CVE-2021-32747: 
Icinga vulnerability analysis and mitigation

CVE-2021-32747 affects Icinga Web 2 versions 2.0.0 through 2.8.2, a web interface for monitoring systems. The vulnerability was discovered and disclosed on July 12, 2021, allowing unauthorized access to protected custom variables that could contain sensitive information (GitHub Advisory).

The vulnerability exists in the way Icinga Web 2 handles custom variables through undocumented URL parameters. By using the parameter ?addColumns=hostsecret,servicesecret on specific routes (/icingaweb2/monitoring/list/hosts and /icingaweb2/monitoring/list/services), an attacker can bypass protection rules and blacklists that are meant to hide or mask sensitive custom variables. This affects both UI display and data exports to JSON or CSV formats (GitHub Advisory).
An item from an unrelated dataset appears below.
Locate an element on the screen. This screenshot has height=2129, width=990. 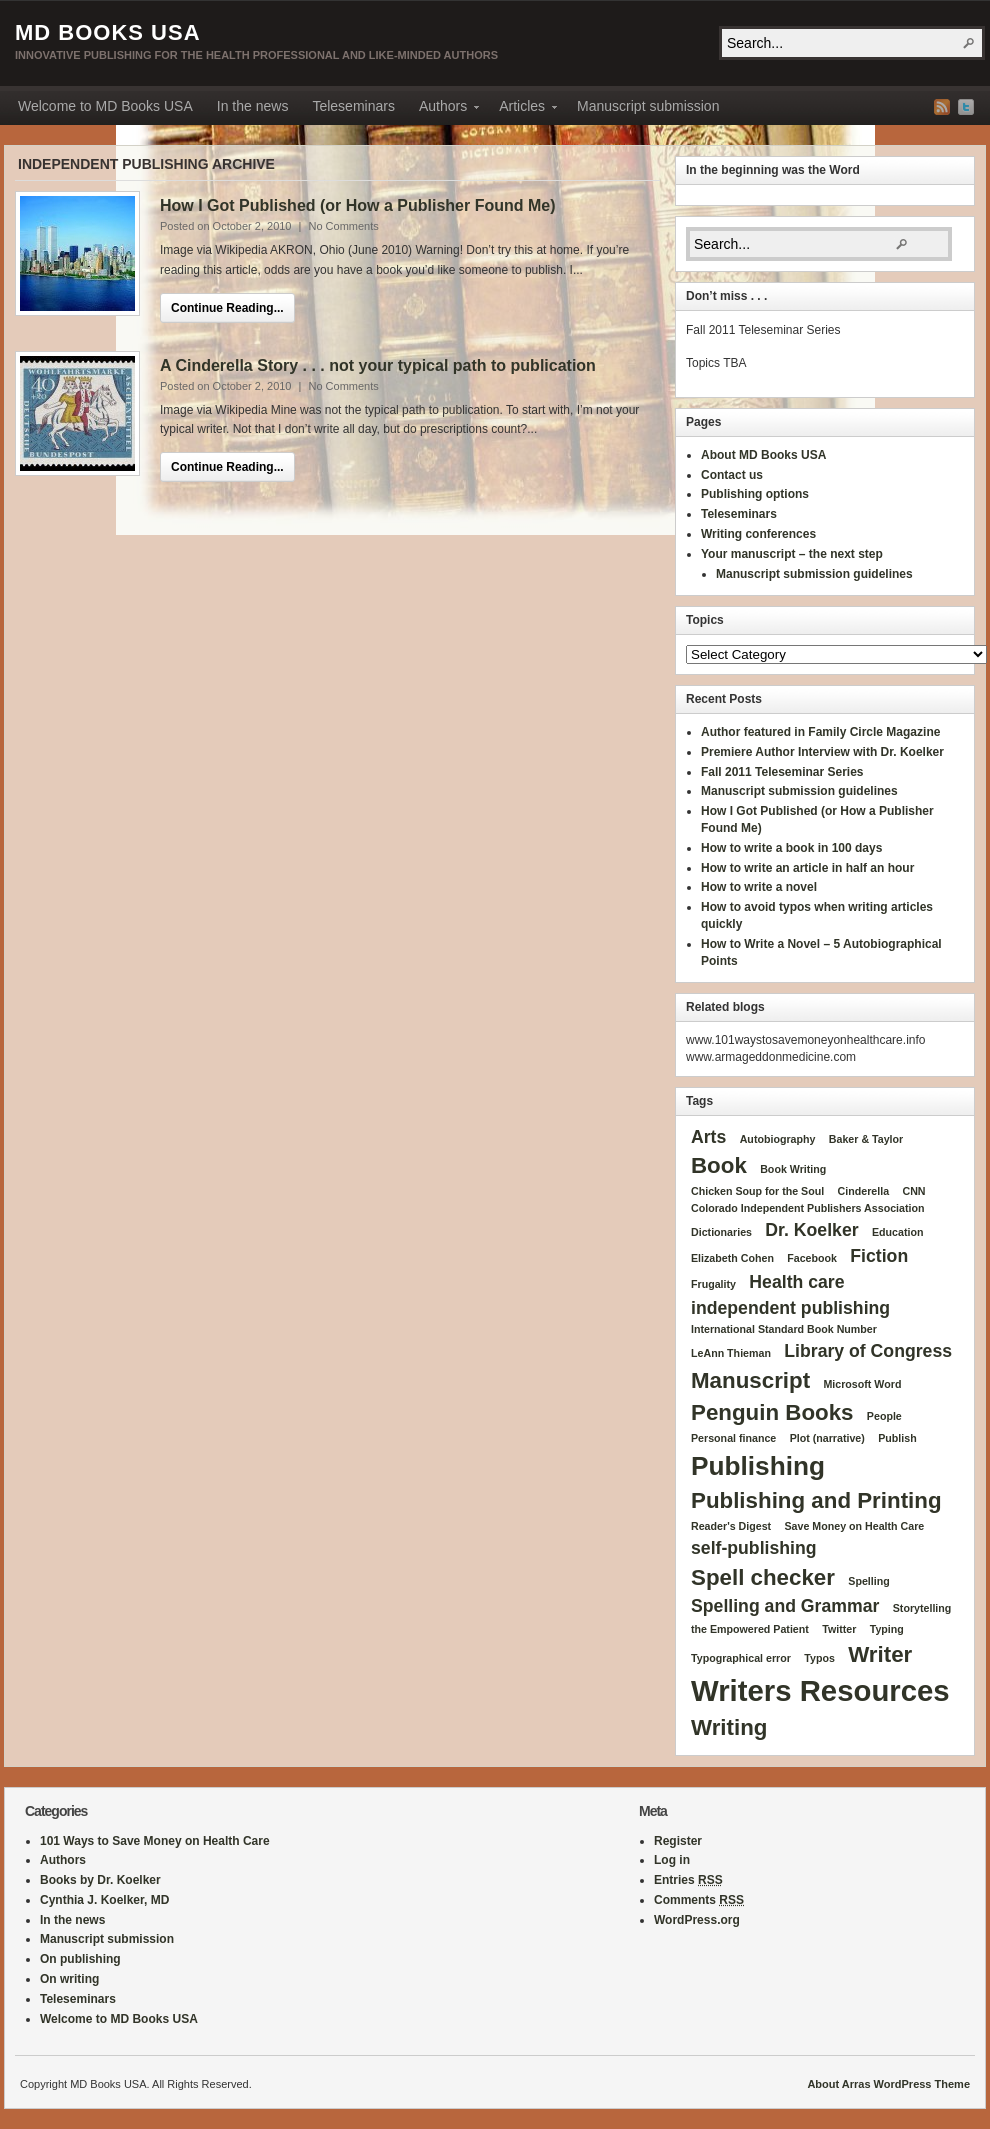 Dictionaries is located at coordinates (721, 1232). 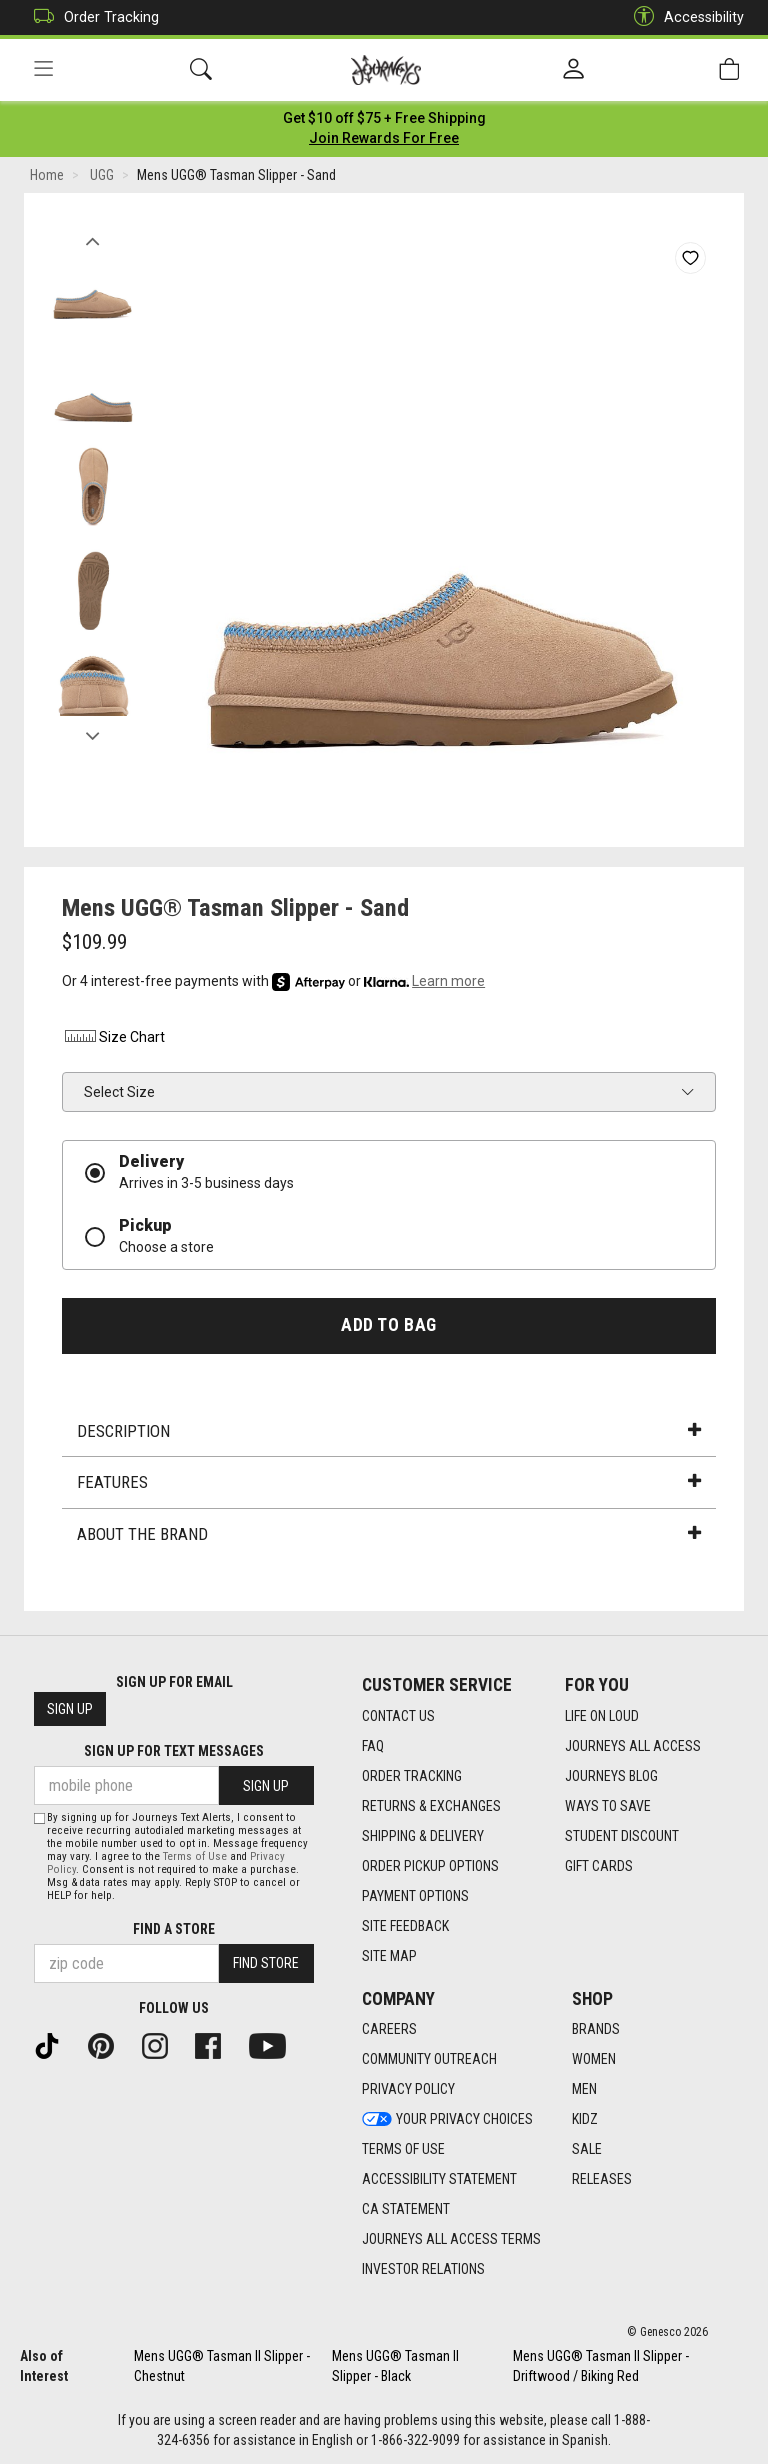 This screenshot has width=768, height=2464. I want to click on Sign Up for Text Messages, so click(174, 1752).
The vulnerability allows attackers to view sensitive information stored in custom variables that should be protected. These custom variables commonly contain secrets used for authentication with monitored services. When exploited, the protection rules that should display asterisks (***) instead of values and blacklists that should hide variables completely become ineffective (GitHub Advisory).

The vulnerability has been patched in versions 2.7.5, 2.8.3, and 2.9.0. As a temporary workaround, administrators can set up restrictions to hide hosts and services with sensitive custom variables using patterns like hostname!=host-with-secrets&servicedescription!=service-with-secrets (GitHub Advisory, GitHub Release).